Further interventions highlighted that in situations such as the conflict in Ukraine, it was difficult to distinguish between fact and propaganda. Despite differences in their interpretations of the fighting and actors involved, both the Ukrainian and Russian delegations, along with the entirety of those present, agreed that for the Socialist International the first priority must be to promote peace and an end to the loss of civilian life. The citizens of Ukraine are the ones that have suffered, having firstly been failed by successive governments and lately enduring the consequences of the conflict that have been felt by people across the country, but particularly in the affected regions. Members of delegations from other countries present brought their own experiences to the discussions, and were agreed that in the effort to find common ground including in a meeting such as this between colleagues, the SI had its role to play in taking a fresh approach to the crisis independent from the actors involved in the conflict, both internal and external, with the principles of our organisation at the forefront.

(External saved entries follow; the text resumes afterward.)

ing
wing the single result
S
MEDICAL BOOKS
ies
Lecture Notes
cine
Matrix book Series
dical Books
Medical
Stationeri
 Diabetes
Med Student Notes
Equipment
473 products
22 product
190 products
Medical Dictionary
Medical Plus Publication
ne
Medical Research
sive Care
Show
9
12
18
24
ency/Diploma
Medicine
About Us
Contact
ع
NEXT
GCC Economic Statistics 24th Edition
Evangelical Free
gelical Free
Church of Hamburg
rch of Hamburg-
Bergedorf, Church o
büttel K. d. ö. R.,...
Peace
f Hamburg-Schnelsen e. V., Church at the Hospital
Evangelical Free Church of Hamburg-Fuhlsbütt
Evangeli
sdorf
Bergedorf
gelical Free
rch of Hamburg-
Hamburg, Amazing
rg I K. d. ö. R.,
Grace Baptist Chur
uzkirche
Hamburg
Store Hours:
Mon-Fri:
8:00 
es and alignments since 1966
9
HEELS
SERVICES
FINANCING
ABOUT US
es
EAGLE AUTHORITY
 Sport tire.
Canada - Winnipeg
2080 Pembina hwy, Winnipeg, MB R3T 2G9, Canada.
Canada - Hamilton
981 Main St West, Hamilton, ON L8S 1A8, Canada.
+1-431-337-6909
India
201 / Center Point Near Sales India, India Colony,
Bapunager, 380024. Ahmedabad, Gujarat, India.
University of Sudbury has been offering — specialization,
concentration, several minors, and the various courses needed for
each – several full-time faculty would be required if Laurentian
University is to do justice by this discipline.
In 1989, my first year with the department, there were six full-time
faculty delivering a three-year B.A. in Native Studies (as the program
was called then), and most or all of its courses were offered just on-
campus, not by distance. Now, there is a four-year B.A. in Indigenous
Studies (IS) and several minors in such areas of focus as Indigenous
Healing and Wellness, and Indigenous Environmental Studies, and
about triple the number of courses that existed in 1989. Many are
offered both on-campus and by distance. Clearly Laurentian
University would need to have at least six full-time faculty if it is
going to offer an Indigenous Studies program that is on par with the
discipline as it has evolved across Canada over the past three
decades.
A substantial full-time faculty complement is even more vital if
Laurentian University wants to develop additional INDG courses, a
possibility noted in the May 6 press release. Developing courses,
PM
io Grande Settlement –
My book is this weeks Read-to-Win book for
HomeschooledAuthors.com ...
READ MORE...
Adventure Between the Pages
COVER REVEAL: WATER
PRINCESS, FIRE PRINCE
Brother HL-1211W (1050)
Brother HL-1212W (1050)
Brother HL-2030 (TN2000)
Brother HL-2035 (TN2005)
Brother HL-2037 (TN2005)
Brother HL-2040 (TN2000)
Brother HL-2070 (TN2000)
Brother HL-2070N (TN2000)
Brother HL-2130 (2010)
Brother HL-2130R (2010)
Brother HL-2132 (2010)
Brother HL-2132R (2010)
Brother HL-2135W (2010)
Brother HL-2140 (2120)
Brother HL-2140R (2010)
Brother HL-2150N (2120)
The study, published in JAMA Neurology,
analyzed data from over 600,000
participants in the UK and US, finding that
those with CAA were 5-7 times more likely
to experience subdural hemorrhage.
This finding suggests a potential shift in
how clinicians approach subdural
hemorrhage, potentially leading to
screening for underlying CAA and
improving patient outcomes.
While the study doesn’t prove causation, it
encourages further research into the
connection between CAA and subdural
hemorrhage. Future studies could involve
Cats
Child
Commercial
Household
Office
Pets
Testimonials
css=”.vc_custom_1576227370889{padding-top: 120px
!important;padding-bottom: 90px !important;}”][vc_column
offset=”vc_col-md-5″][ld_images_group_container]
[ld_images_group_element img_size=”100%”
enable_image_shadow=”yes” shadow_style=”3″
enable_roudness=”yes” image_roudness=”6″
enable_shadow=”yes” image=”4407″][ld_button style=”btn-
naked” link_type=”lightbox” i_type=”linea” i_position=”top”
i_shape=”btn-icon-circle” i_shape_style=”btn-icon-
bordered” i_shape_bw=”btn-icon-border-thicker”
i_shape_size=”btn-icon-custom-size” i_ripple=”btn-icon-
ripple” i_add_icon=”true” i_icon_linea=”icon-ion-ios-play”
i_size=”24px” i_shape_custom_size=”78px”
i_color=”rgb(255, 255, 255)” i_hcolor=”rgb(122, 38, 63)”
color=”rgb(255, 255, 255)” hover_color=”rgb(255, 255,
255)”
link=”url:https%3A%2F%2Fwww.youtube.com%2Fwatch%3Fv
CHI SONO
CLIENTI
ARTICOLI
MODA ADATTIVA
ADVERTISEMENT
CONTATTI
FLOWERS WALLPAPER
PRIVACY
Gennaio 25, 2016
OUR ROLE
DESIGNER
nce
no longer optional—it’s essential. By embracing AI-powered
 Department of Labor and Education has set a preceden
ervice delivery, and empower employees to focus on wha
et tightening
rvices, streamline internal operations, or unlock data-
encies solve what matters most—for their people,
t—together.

Following comprehensive discussions, conducted in a spirit of honesty and openness but also of mutual respect and fraternalism, the viewpoints of all those present were taken into account in a declaration on the conflict in Ukraine adopted by the committee at the close of the meeting, outlining its position in favour of the peaceful resolution of this conflict and proposals resulting from the agreements reached by participants.
Reports presented by delegates on the national situation in their respective countries related strongly to the agenda themes of democracy and solidarity. With regard to the host country, this primarily concerned the search for space for an effective social-democratic political force in Kazakhstan. It was felt therefore, by the members of the committee, that it was important that the party participate in the SI and its activities as a reflection of the commitment of Kazaks to the values and principles of the International.
With regard to the SI member party in Russia, it had enjoyed some electoral success, while it continued to work to strengthen the democratic process to overcome reported shortcomings.
In Armenia, there has been a mobilisation of civil society and youth groups, but that has not manifested itself in a party political way. Within the parliament, the SI member ARF-D was seeking cooperation with other opposition groups on issues of common concern.
In Azerbaijan, the party had re-established its relations with the Socialist International, in accordance with the decisions of the last Council, and was playing once more an active role in the work of the Committee, a fact that had been reflected in public opinion in the country.
The committee heard that growing authoritarianism was regrettably a feature of political life in Tajikistan, where the opposition has no leaders due to the systematic removal of official and unofficial opposition parties, under the pretence that it is fighting terrorism. Amendments to the constitution in 1999 and 2003 reduced democratic space in the country, and a state of total authoritarianism was now in existence.
Before closing, an overview of the discussions was made, pointing to the different experiences and examples with regard to the struggles of social democrats around the world to advance and consolidate political democracy, economic development with fairness, and social change. These objectives remained the fundamental commitments of the member parties of the International in the CIS, the Caucasus and the Black Sea region.